Anne Beu schloss die Tür hinter den Beamten, ging zurück durch den Flur in Richtung Wohnraum, öffnete allerdings eine Türe an der rechten Seite des Flurs, steckte den Kopf in das sich offenbar dort befindende Schlafzimmer und sagte: „Besser Du verschwindest jetzt. Moritz ist offenbar tot. Ermordet.“
„Wenn Sie wollen können wir uns nun den Tatort ansehen“, sagte Strecker zu dem Fallanalytiker. „Herr Lohr haben sie ihr Handy dabei?“.
„Ja, warum?“ fragte der Kommissar verblüfft.
„Sie können damit doch so schöne Fotos machen. Ich bin mir sicher, ich habe in der Wohnung unserer Witwe Geräusche gehört. Sie war nicht allein. Und wenn ich richtig vermute, wird ihr Besuch bald durch die Haustür kommen. Ich möchte, dass sie sich hier auf die Lauer legen und alle jungen Männer fotografieren, die das Haus in der nächsten Zeit verlassen. Wir treffen uns um Mittag im Präsidium. Den Wagen nehmen wir. Sie können sich ja nachher ein Taxi nehmen. Kommen Sie Herr Sehlmann!“
Bevor der überraschte Kommissar ernsthaft protestieren konnte, zogen die beiden Kollegen auch schon Richtung Wagen davon. „Respekt, wenn er wirklich etwas gehört haben sollte“, dachte sich Lohr. Das würde auch erklären, weshalb Hauptkommissar Strecker Frau Beu so aggressiv angegangen ist. Und sollte tatsächlich ein Besucher durch die Haustür kommen, hätten sie nicht nur eine Spur. Respekt.

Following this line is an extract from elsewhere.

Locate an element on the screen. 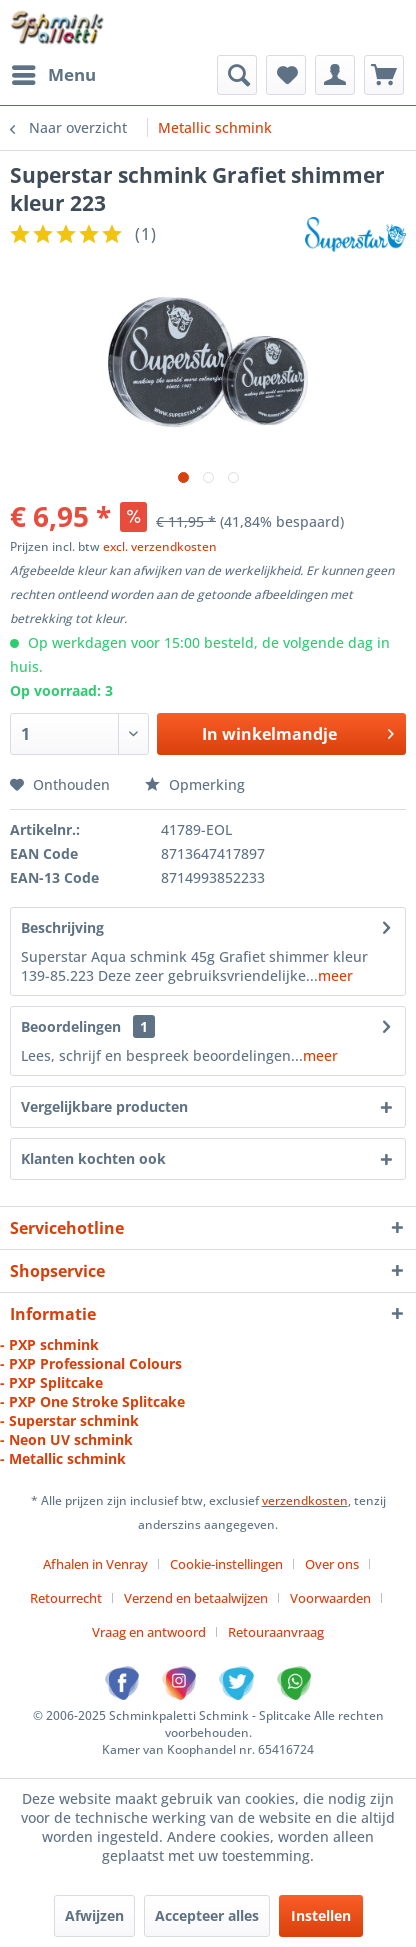 The image size is (416, 1947). - PXP Professional Colours is located at coordinates (91, 1363).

Strecker durchtrennte das Siegel mit einem Taschenmesser und öffnete die Tür zu der Werkstatt in dem verlassenen Industriegebiet, die knarrend nach außen schwang, als er daran zog. Der Hauptkommissar trat ein und fingerte an der Wand links von der Tür nach dem Lichtschalter. Nach einigen von leisen Flüchen begleiteten Versuchen zeigte sich ein Erfolg durch von einem Klackern eingeleitetes Flackern mehrerer unter der Decke befestigter Neonröhren. Klaus Sehlmann, der hinter Strecker eingetreten war, blieb gleich hinter der Tür stehen und ließ seinen Blick durch den Raum schweifen. Nicht dass er noch etwas Neues zu entdecken hoffte, aber um den Täter verstehen zu können, musste er so viel an Informationen sammeln, wie irgend möglich. Und dazu gehörten nicht nur Fakten, sondern auch Dinge, die eher im Gefühlsbereich anzusiedeln waren. Er war hier um die Atmosphäre des Tatortes aufzusaugen.